With beds in general hospitals, the trend you see very much depends on where you cut the data off. Now let's complete the triad of bed statistics:

In [33]:
fig = px.scatter(df2016[df2016["comres_beds_per_100k"] < 15], x="comres_beds_per_100k", y="suicide_rate", trendline="ols")
fig.show()

A negative trend! I had to look up "community residential facility" and different areas can't seem to agree on what the exact definition is so I don't even know what this means, and it's another one where if you cut it off again you get an L shape, but hooray!

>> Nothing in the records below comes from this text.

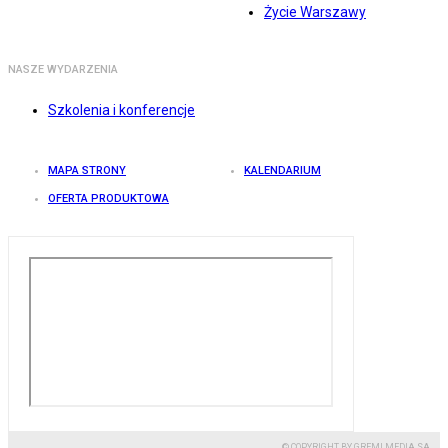
Życie Warszawy
NASZE WYDARZENIA
Szkolenia i konferencje
MAPA STRONY
KALENDARIUM
OFERTA PRODUKTOWA
© COPYRIGHT BY GREMI MEDIA SA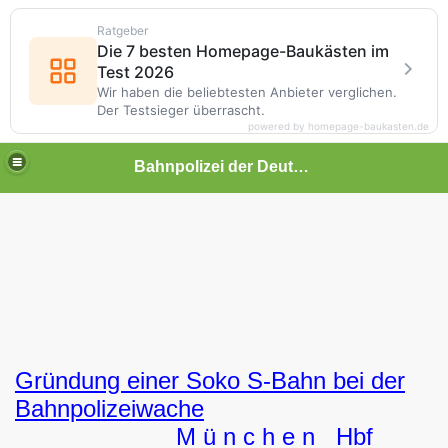
Ratgeber
Die 7 besten Homepage-Baukästen im
Test 2026
Wir haben die beliebtesten Anbieter verglichen.
Der Testsieger überrascht.
powered by homepage-baukasten.de
Bahnpolizei der Deutschen Bundesbahn
Gründung einer Soko S-Bahn bei der
Bahnpolizeiwache
imann
M ü n c h e n Hbf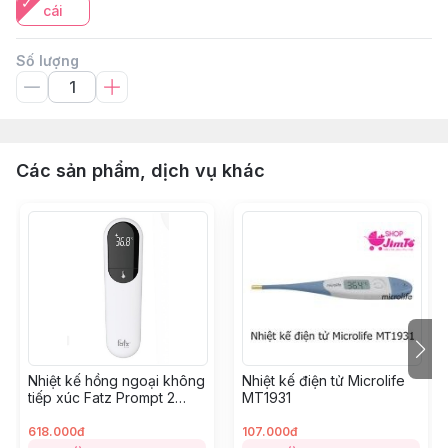
cái
Số lượng
Các sản phẩm, dịch vụ khác
Nhiệt kế hồng ngoại không
Nhiệt kế điện tử Microlife
tiếp xúc Fatz Prompt 2
MT1931
JXB315
618.000đ
107.000đ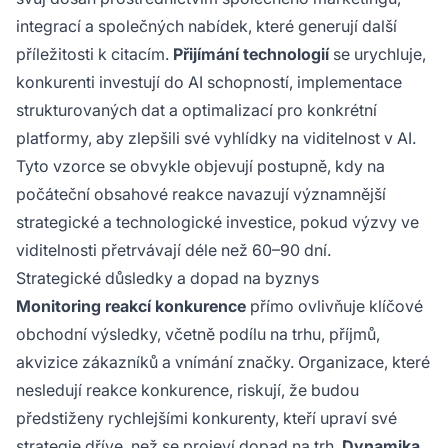
integrací a společných nabídek, které generují další
příležitosti k citacím.
Přijímání technologií
se urychluje,
konkurenti investují do AI schopností, implementace
strukturovaných dat a optimalizací pro konkrétní
platformy, aby zlepšili své vyhlídky na viditelnost v AI.
Tyto vzorce se obvykle objevují postupně, kdy na
počáteční obsahové reakce navazují významnější
strategické a technologické investice, pokud výzvy ve
viditelnosti přetrvávají déle než 60–90 dní.
Strategické důsledky a dopad na byznys
Monitoring reakcí konkurence
přímo ovlivňuje klíčové
obchodní výsledky, včetně podílu na trhu, příjmů,
akvizice zákazníků a vnímání značky. Organizace, které
nesledují reakce konkurence, riskují, že budou
předstiženy rychlejšími konkurenty, kteří upraví své
strategie dříve, než se projeví dopad na trh.
Dynamika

To complete the Facilities category I've made up, we'll look at outpatient and day treatment facilities. It could be argued that these are similar enough to make a good combined statistic, but some years in countries have data on one and not the other.

In [34]:
fig = px.scatter(df2016[df2016["outpatient_facilities_per_100k"] < 5], x="outpatient_facilities_per_100k", y="suicide_rate", trendline="ols")
fig.show()

It's a good thing that 10 line is there or I wouldn't be able to tell which direction the trend line is going.

In [35]:
fig = px.scatter(df2016[df2016["day_treatment_facilities_per_100k"] < 2], x="day_treatment_facilities_per_100k", y="suicide_rate", trendline="ols")
fig.show()

Conclusion: mental hospitals and anything related to them are a waste of resources.

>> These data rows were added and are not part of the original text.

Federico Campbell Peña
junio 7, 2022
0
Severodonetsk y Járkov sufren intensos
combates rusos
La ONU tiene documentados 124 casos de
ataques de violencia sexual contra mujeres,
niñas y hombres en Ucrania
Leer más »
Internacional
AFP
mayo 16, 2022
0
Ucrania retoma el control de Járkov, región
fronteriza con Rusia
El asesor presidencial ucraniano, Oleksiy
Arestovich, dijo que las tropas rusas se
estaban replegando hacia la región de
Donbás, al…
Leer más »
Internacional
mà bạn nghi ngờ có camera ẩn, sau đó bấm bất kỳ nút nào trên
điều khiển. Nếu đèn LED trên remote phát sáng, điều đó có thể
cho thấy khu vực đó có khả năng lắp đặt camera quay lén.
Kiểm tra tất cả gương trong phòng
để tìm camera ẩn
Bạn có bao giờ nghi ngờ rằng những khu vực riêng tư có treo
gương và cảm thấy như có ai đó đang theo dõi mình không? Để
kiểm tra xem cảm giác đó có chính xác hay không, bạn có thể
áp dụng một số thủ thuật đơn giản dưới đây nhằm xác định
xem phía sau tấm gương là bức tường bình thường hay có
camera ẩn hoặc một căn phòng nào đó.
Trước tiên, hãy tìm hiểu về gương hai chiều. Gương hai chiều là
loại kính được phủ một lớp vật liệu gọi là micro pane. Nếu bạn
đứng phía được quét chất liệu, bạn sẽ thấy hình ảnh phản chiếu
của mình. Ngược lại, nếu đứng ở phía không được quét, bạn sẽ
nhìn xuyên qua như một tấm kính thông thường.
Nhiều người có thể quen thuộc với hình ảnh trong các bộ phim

### Scatterplots, part 2: Surely psychologists are useful?
But first, psychiatrists.

In [36]:
fig = px.scatter(df2016[df2016["psychiatrists_per_100k"] < 2], x="psychiatrists_per_100k", y="suicide_rate", trendline="ols")
fig.show()

It's kind of sad when you see an R² of .065 and think "well, it's something".

In [37]:
fig = px.scatter(df2016[df2016["nurses_per_100k"] < 20], x="nurses_per_100k", y="suicide_rate", trendline="ols")
fig.show()

I'm not seeing much. It makes sense, nurses aren't strongly associated with suicide prevention the same way a few other occupations are.

In [38]:
fig = px.scatter(df2016[df2016["social_workers_per_100k"] < 1], x="social_workers_per_100k", y="suicide_rate", trendline="ols")
fig.show()

More than most of them, but still not much.

In [39]:
fig = px.scatter(df2016[df2016["psychologists_per_100k"] < 4], x="psychologists_per_100k", y="suicide_rate", trendline="ols")
fig.show()

If you look at the points rather than just the trend line, you'll see this is actually a different chart. They have their similarities, but they have their differences.

Conclusion: don't pull all psychological education funding. The therapy sector does a little bit, maybe.

### Scatterplots, part 3: Government

In [40]:
fig = px.scatter(df2016[df2016["hospital_budget_pct"] < 5], x="hospital_budget_pct", y="suicide_rate", trendline="ols")
fig.show()

Well, we already knew what good all those mental hospitals are.

In [41]:
fig = px.histogram(df2016, x="standalone_law", y="suicide_rate", barmode="group", histfunc="avg")
fig.show()

Uhhhh.

In [42]:
fig = px.histogram(df2016, x="standalone_policy", y="suicide_rate", barmode="group", histfunc="avg")
fig.show()

Oh, look, having a plan makes it worse. Again, or those are the countries that need it. Remember that this whole document could have the wrong idea.

## Conclusion
If you're considering suicide, talk to a professional. It's the only thing that does anything.